I used to follow this girl on Instagram. She was from my hometown, around my age and drop-dead gorgeous. She knew it, too. She would post scandalous selfies daily and pretend to be surprised when people called her pretty. Don't get me wrong, I'm not judging. If I took a picture where I looked half as good as most of the ones she posted I would plaster it on every social media I could. I followed her for motivation. I followed her in hopes of seeing someone like that every day would make me work out or get ready more than twice a week. However, in reality, it just sent my self-confidence downhill.
But we all know it doesn't stop there. I was looking at these adventure pages or traveling blogs feeling like I was boring for not doing the same. It's like I forgot to take into consideration that working and being a full-time student doesn't really allow me to pick up and leave at any given time. I was comparing myself to the other girls at school who went and partied all the time while I was drowning or school. Or couples in cute relationships, when I was happily single. In reality, I didn't want to party on a Wednesday night or be in a relationship, but social media has a way of playing with your mind like that.
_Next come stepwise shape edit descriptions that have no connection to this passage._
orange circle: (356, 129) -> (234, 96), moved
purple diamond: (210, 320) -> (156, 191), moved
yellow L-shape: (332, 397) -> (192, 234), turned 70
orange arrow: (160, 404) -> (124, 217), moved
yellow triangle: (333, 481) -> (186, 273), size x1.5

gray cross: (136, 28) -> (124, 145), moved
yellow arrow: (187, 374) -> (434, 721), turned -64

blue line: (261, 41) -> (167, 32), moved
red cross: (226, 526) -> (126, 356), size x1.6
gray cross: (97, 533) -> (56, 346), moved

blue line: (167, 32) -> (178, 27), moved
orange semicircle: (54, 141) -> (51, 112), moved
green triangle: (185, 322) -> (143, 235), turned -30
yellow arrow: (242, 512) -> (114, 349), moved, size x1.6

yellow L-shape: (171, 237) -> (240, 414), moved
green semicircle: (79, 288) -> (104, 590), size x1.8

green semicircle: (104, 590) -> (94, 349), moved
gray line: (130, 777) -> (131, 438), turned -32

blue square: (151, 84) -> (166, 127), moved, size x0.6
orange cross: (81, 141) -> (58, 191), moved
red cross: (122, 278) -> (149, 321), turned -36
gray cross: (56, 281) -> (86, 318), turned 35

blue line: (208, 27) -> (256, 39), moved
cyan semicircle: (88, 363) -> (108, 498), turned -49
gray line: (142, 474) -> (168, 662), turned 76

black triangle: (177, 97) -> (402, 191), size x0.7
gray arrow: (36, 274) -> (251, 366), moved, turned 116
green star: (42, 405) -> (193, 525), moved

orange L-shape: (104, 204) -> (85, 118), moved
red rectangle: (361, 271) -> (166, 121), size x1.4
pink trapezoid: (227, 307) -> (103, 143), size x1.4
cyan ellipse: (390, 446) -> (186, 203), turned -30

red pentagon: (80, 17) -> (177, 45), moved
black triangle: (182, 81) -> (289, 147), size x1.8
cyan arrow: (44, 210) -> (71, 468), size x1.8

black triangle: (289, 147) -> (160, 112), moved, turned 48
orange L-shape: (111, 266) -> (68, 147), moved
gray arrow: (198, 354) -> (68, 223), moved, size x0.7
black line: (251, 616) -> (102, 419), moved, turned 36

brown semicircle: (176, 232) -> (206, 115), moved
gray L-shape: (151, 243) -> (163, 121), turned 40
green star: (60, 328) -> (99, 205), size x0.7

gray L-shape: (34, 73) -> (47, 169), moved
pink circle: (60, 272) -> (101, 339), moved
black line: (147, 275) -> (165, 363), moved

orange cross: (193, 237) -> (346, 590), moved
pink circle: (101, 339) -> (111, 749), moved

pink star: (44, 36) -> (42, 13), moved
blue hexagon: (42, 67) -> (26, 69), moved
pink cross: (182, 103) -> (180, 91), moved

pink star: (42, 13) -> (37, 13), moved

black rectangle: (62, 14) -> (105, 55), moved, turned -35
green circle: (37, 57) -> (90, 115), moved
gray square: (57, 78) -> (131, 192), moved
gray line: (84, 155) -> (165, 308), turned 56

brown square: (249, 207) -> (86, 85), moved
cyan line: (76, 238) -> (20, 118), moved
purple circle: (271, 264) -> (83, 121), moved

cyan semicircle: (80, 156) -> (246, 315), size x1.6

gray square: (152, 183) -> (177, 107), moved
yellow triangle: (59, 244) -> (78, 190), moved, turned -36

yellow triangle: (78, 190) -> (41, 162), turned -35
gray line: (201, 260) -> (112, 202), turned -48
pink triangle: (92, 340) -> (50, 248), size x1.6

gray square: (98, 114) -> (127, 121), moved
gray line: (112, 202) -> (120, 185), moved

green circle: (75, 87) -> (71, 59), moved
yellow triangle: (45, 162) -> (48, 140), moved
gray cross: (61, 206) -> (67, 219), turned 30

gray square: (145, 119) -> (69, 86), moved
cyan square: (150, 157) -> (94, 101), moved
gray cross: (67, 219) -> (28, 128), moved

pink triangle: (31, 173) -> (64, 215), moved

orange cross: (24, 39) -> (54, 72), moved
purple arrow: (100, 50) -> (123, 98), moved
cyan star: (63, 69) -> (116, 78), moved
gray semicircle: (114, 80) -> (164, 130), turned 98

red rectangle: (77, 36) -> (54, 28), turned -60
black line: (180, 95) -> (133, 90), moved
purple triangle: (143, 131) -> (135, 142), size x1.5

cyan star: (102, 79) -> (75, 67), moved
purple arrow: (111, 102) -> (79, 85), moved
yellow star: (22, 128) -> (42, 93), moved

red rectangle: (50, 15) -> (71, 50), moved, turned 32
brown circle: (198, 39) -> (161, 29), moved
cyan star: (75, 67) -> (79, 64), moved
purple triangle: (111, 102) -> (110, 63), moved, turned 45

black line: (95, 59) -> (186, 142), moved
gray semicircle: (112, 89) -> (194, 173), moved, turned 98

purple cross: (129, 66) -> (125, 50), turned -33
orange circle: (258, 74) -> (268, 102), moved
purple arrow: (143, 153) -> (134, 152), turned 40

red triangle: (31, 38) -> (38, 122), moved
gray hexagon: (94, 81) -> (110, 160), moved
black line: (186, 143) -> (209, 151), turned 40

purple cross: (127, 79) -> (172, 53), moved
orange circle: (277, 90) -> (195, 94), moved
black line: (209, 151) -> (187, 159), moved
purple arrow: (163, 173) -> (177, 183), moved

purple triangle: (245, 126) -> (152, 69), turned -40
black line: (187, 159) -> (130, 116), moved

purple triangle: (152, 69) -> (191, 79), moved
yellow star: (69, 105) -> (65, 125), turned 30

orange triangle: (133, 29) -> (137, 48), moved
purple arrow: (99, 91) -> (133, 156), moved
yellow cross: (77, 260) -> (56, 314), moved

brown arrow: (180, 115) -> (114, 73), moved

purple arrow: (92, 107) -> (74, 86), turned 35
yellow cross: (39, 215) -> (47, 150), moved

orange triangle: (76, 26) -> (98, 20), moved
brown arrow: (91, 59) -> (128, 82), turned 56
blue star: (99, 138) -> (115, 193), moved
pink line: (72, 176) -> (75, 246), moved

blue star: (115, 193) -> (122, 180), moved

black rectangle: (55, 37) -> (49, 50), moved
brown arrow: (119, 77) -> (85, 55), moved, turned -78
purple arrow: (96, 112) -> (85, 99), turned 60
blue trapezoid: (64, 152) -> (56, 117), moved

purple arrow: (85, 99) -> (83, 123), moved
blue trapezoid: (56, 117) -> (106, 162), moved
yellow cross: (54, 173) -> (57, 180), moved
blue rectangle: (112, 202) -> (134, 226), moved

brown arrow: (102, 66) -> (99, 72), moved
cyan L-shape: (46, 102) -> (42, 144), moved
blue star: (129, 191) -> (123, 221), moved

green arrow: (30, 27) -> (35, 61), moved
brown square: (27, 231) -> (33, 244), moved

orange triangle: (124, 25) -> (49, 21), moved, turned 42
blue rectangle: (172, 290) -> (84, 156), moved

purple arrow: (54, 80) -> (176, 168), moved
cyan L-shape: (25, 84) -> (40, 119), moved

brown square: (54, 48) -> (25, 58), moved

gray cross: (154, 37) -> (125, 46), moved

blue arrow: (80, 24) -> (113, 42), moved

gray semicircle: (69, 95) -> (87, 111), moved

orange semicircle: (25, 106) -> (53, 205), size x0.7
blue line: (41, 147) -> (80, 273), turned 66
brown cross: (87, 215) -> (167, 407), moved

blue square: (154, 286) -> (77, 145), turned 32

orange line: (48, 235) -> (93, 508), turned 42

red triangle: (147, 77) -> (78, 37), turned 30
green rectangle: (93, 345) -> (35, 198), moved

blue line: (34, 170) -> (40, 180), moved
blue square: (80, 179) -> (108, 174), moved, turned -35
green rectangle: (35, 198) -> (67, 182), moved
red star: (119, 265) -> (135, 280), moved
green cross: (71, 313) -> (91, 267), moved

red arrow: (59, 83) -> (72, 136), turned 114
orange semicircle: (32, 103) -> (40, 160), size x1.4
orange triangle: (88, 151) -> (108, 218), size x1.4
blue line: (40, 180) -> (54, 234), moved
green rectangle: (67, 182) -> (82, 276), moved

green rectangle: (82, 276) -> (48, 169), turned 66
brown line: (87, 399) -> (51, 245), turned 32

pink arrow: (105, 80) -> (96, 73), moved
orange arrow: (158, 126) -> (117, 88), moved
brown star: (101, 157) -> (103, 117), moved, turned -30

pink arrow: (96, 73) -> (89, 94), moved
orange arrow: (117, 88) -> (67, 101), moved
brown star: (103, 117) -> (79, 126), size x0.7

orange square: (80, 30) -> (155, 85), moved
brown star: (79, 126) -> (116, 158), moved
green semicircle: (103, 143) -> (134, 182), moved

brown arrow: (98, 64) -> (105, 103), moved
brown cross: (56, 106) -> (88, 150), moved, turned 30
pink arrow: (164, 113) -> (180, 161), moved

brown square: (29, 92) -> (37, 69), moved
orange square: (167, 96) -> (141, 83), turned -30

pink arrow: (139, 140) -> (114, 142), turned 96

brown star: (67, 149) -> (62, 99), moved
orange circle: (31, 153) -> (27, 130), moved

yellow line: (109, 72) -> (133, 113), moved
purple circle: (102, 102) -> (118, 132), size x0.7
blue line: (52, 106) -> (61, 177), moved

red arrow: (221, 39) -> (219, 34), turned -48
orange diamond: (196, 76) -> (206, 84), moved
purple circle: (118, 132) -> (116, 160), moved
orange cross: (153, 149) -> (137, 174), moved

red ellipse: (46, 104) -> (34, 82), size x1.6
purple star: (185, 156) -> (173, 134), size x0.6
So, I unfollowed her. Then I started unfollowing all the other sites that made me self-conscious. I soon realized how much of my life I compared to social media. There was only one thing I could do, I had to get rid of it.
I'm not going to lie, it was very difficult at first, but it taught me a lot about myself. It taught me how superficial I had been. I recognized how much content I had been posting to make myself look interesting or cool. I had been giving up living in the moment just to make sure everyone else knew the amazing moments I was a part of.
It showed me the value of thinking. I know that sounds weird, but when you're sitting at a stoplight or in a waiting room without any phone to occupy you, you need to do something with your time. Instead of scrolling through Instagram, I'd think about good memories or the people in my life. I became such a happier person.
If you're not ready to give social media up, don't force it. It was best for me to quit cold turkey, but I understand that's not for everyone. So instead, here's my challenge to you: Try and replace screen time with real-life moments. Try carrying around a book or journal so when you have a period of downtime you have something else to occupy your mind that actually helps you grow. If you have a really cool experience, then put your phone in your pocket and don't use it again until you're done.
When you're with your friends be with your friends. Enjoy the tangible things in life instead of the digital ones. Don't let your world pass by being so focused on everyone else's. When you're retired and sitting on your front porch, I promise you that you won't be reminiscing about how many followers you had in college. Make your memories, make your stories and make your real-life presence better than your virtual one.